Gen-Zs Don’t Want to Have Kids, Do You?

Doubt we’ll be seeing another baby boom any time soon

As sea levels rise, icebergs are shrinking in size, and reports from NGOs, scientists and governments all seem to claim the same thing: we are officially doomed. A recent poll from The Lancet journal, has just revealed that four out of 10 young people around the world have expressed reluctance and hesitation towards having children due to the ongoing climate change and global warming. Having given birth to some generational anxiety, the baffling statistic is one that I can definitely relate with. 

To be completely honest, kids are kind of fun to hang around with but just when they’re not mine. They’re annoyingly loud, you have to take care of them all of the time and they had already been a burden on my mind since the time I was asking myself if dating out of the community was a reasonable thing to do children-wise. So, knowing that they also could be suffering from horrible consequences of our past mistakes, you can officially count me as that one of four.

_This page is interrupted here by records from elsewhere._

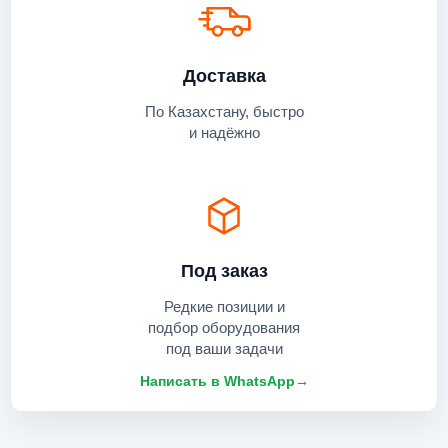
Доставка
По Казахстану, быстро
и надёжно
Под заказ
Редкие позиции и
подбор оборудования
под ваши задачи
Написать в WhatsApp
→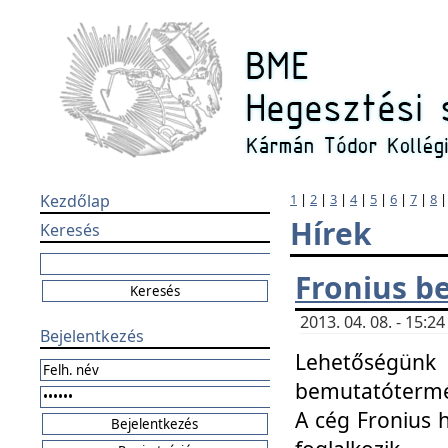
Kezdőlap
1
|
2
|
3
|
4
|
5
|
6
|
7
|
8
Hírek
Keresés
Fronius b
2013. 04. 08. - 15:
Bejelentkezés
Lehetőségünk 
bemutatótermét
A cég Fronius 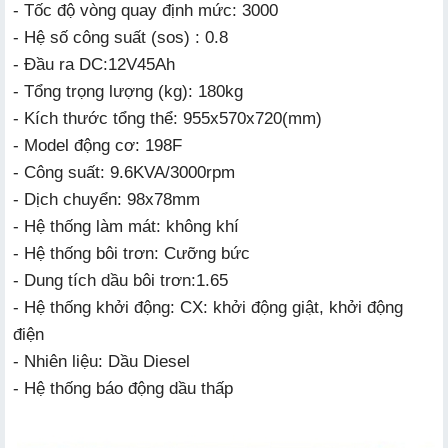
- Tốc độ vòng quay định mức: 3000
- Hệ số công suất (sos) : 0.8
- Đầu ra DC:12V45Ah
- Tổng trọng lượng (kg): 180kg
- Kích thước tổng thể: 955x570x720(mm)
- Model động cơ: 198F
- Công suất: 9.6KVA/3000rpm
- Dịch chuyển: 98x78mm
- Hệ thống làm mát: không khí
- Hệ thống bôi trơn: Cưỡng bức
- Dung tích dầu bôi trơn:1.65
- Hệ thống khởi động: CX: khởi động giật, khởi động
điện
- Nhiên liệu: Dầu Diesel
- Hệ thống báo động dầu thấp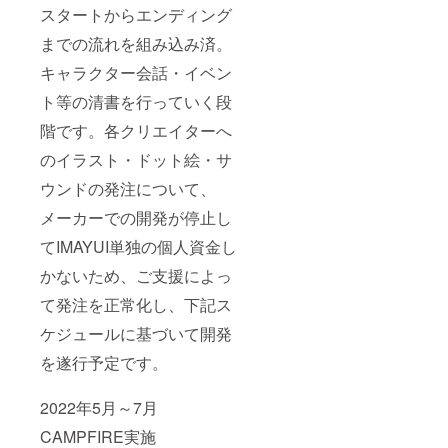
さい。※
害する
スタートからエンディング
著作権
名前・
や商標
著名人
までの流れを組み込み済。
等を侵
等他者
害する
を騙る
キャラクター会話・イベン
名前・
名前・
著名人
誹謗中
ト等の清書を行っていく段
等他者
傷の
階です。各クリエイターへ
を騙る
入った
名前・
名前等
のイラスト・ドット絵・サ
誹謗中
は不
傷の
可・修
ウンドの発注について、
入った
正をお
名前等
願い致
メーカーでの開発が停止し
は不
しま
可・修
す。）
てIMAYUI単独の個人資金し
正をお
「限定
かないため、ご支援によっ
願い致
仕様ア
しま
ペンド
て発注を正常化し、下記ス
す。）
ディス
「限定
ク（物
ケジュールに基づいて開発
仕様ア
品）」
ペンド
はクラ
を遂行予定です。
ディス
ウド
ク（物
ファン
品）」
ディン
2022年5月～7月
はクラ
グ限定
CAMPFIRE実施
ウド
品とし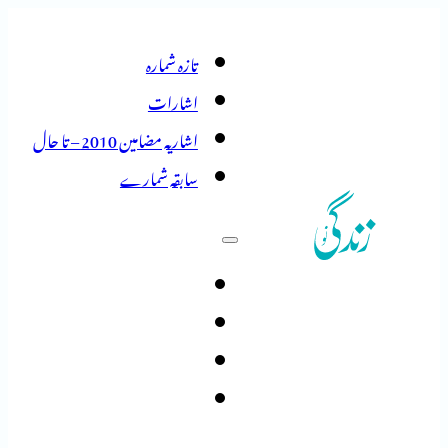
تازہ شمارہ
اشارات
اشاریہ مضامین 2010 – تا حال
سابقہ شمارے
تازہ شمارہ
اشارات
اشاریہ مضامین 2010 – تا حال
سابقہ شمارے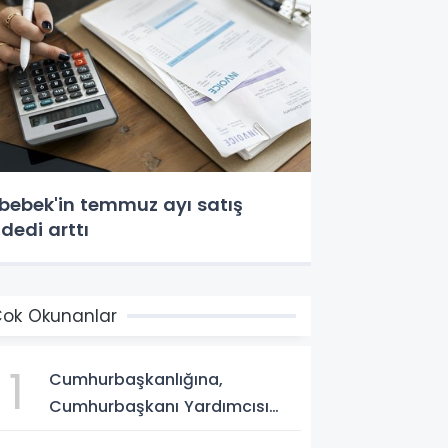
bebek'in temmuz ayı satış
dedi arttı
ok Okunanlar
1
Cumhurbaşkanlığına,
Cumhurbaşkanı Yardımcısı
Yılmaz vekalet edecek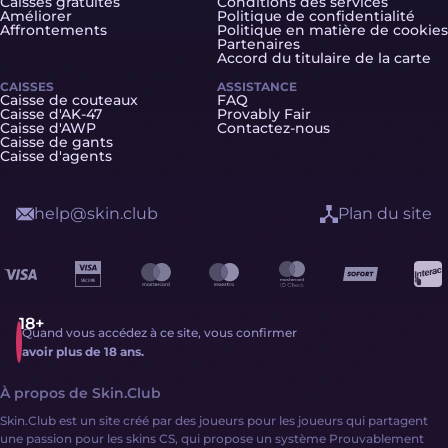
Caisses gratuites
Conditions des services
Améliorer
Politique de confidentialité
Affrontements
Politique en matière de cookies
Partenaires
Accord du titulaire de la carte
CAISSES
ASSISTANCE
Caisse de couteaux
FAQ
Caisse d'AK-47
Provably Fair
Caisse d'AWP
Contactez-nous
Caisse de gants
Caisse d'agents
help@skin.club
Plan du site
Quand vous accédez à ce site, vous confirmer
avoir plus de 18 ans.
À propos de Skin.Club
Skin.Club est un site créé par des joueurs pour les joueurs qui partagent
une passion pour les skins CS, qui propose un système Prouvablement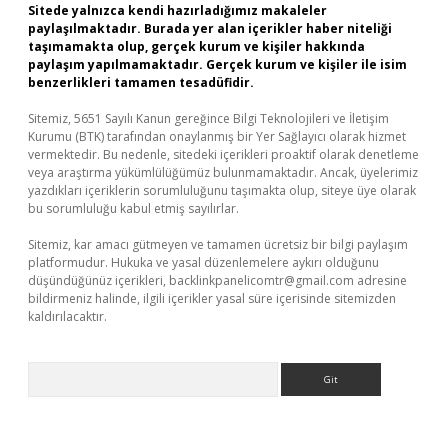
Sitede yalnızca kendi hazırladığımız makaleler
paylaşılmaktadır. Burada yer alan içerikler haber niteliği
taşımamakta olup, gerçek kurum ve kişiler hakkında
paylaşım yapılmamaktadır. Gerçek kurum ve kişiler ile isim
benzerlikleri tamamen tesadüfidir.
Sitemiz, 5651 Sayılı Kanun gereğince Bilgi Teknolojileri ve İletişim
Kurumu (BTK) tarafından onaylanmış bir Yer Sağlayıcı olarak hizmet
vermektedir. Bu nedenle, sitedeki içerikleri proaktif olarak denetleme
veya araştırma yükümlülüğümüz bulunmamaktadır. Ancak, üyelerimiz
yazdıkları içeriklerin sorumluluğunu taşımakta olup, siteye üye olarak
bu sorumluluğu kabul etmiş sayılırlar.
Sitemiz, kar amacı gütmeyen ve tamamen ücretsiz bir bilgi paylaşım
platformudur. Hukuka ve yasal düzenlemelere aykırı olduğunu
düşündüğünüz içerikleri,
backlinkpanelicomtr@gmail.com
adresine
bildirmeniz halinde, ilgili içerikler yasal süre içerisinde sitemizden
kaldırılacaktır.
Arama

Not so long ago, an alarming report from the United Nations read that we were all collectively “choking our planet and putting billions of people at immediate risk”  and that this damage is “becoming irreversible”.  In numbers, the reality check gets even worse and feels like a massive slap in the face. 

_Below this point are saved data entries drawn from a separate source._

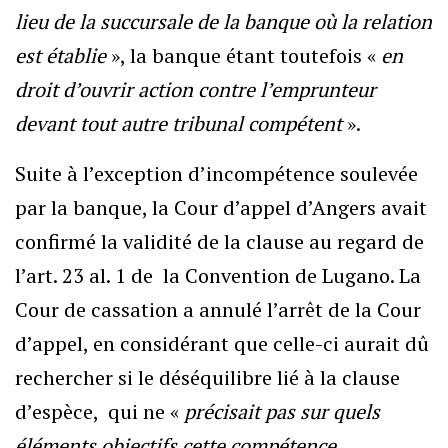
lieu de la succursale de la banque où la relation
est établie
», la banque étant toutefois «
en
droit d’ouvrir action contre l’emprunteur
devant tout autre tribunal compétent
».
Suite à l’exception d’incompétence soulevée
par la banque, la Cour d’appel d’Angers avait
confirmé la validité de la clause au regard de
l’art. 23 al. 1 de la Convention de Lugano. La
Cour de cassation a annulé l’arrêt de la Cour
d’appel, en considérant que celle-ci aurait dû
rechercher si le déséquilibre lié à la clause
d’espèce, qui ne «
précisait pas sur quels
éléments objectifs cette compétence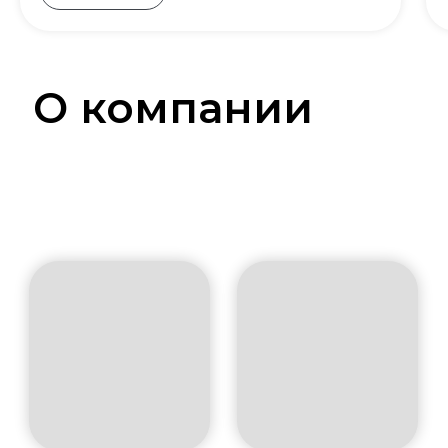
О компании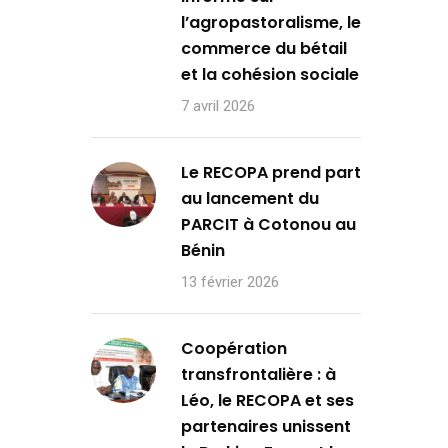
l’agropastoralisme, le
commerce du bétail
et la cohésion sociale
7 avril 2026
Le RECOPA prend part
au lancement du
PARCIT à Cotonou au
Bénin
13 février 2026
Coopération
transfrontalière : à
Léo, le RECOPA et ses
partenaires unissent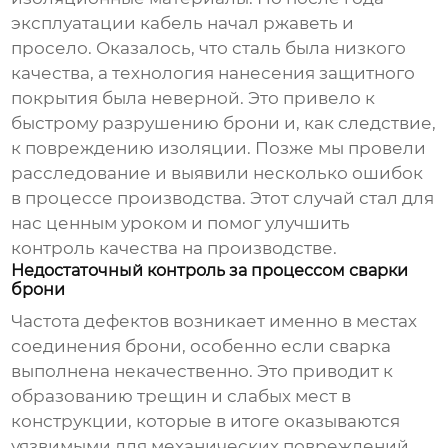
эксплуатации кабель начал ржаветь и
просело. Оказалось, что сталь была низкого
качества, а технология нанесения защитного
покрытия была неверной. Это привело к
быстрому разрушению брони и, как следствие,
к повреждению изоляции. Позже мы провели
расследование и выявили несколько ошибок
в процессе производства. Этот случай стал для
нас ценным уроком и помог улучшить
контроль качества на производстве.
Недостаточный контроль за процессом сварки
брони
Частота дефектов возникает именно в местах
соединения брони, особенно если сварка
выполнена некачественно. Это приводит к
образованию трещин и слабых мест в
конструкции, которые в итоге оказываются
уязвимыми для механических повреждений.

To be honest, going through the fact sheets literally got me panting. According to the MGH Institute, 1 in 10 deaths around the world is attributable to air pollution exposure and responsible for over 7 million premature deaths each year; 87% of the world’s population lives in areas that exceed the World Health Organisation’s air quality guidelines and the frequency of weather-related disasters has increased by 46% from 2007-2016 (compared to the 1990s) due to climate change and the list keeps on going. Honestly, does the future really sound like a place anyone would want to live in? 

Now back to the main point, having a bun in the oven comes with a lot of responsibilities and by the looks of it, your life takes a massive U-turn once blessed (or cursed) with an offspring.  This sounds quite daunting to my ears. Considering how difficult this life has been  or even just existing in itself, the idea of adding something else, or should I say someone else, is terrifying. Who wants the responsibility of consciously putting a newborn through what will probably be worse conditions than I was even dealt? It just doesn’t sound fair. If that wasn’t enough,  the fact that my generation might be lucky enough to pass away just before shit hits the fan means that the one that the next won’t be as lucky – setting them up with a lifetime of restriction and living in constant fear of not seeing another tomorrow.

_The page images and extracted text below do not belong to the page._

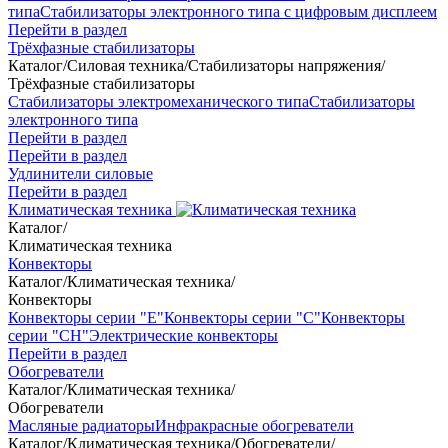
типа
Стабилизаторы электронного типа с цифровым дисплеем
Перейти в раздел
Трёхфазные стабилизаторы
Каталог
/
Силовая техника
/
Стабилизаторы напряжения
/
Трёхфазные стабилизаторы
Стабилизаторы электромеханического типа
Стабилизаторы
электронного типа
Перейти в раздел
Перейти в раздел
Удлинители силовые
Перейти в раздел
Климатическая техника
Каталог
/
Климатическая техника
Конвекторы
Каталог
/
Климатическая техника
/
Конвекторы
Конвекторы серии "Е"
Конвекторы серии "С"
Конвекторы
серии "СН"
Электрические конвекторы
Перейти в раздел
Обогреватели
Каталог
/
Климатическая техника
/
Обогреватели
Масляные радиаторы
Инфракрасные обогреватели
Каталог
/
Климатическая техника
/
Обогреватели
/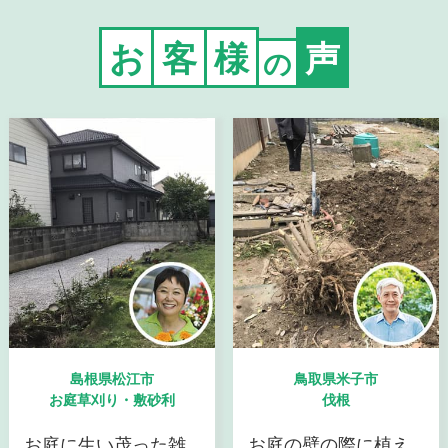
お
客
様
声
の
島根県松江市
鳥取県米子市
お庭草刈り・敷砂利
伐根
お庭に生い茂った雑
お庭の壁の際に植え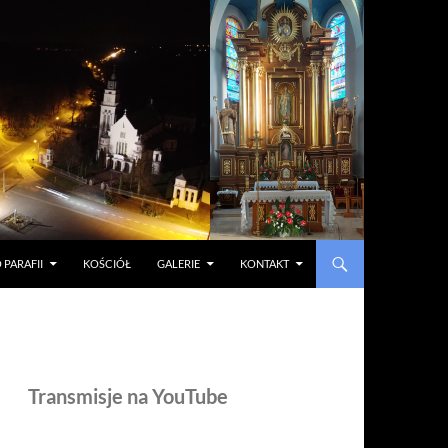
 PARAFII
KOŚCIÓŁ
GALERIE
KONTAKT
Transmisje na YouTube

I know how important it is in our communities to have children. Quite frankly the idea is not completely out of the picture. Maybe this means not having as many as I had once thought or, most likely, resorting to adoption. 

I always felt some sort of duty to hopefully bless someone with the opportunities I was blessed with – some sort of weird saviour complex I might have to address someday. But in the meantime, my answer to this growing climate anxiety and building a family is still vague and uncertain. But as time goes by I’m pretty adamant that a whole generation will have to rethink, whether they want to or not, their whole habits and ways of life to make up for the boomers’ past careless mistakes – it is a shame but it is what it is.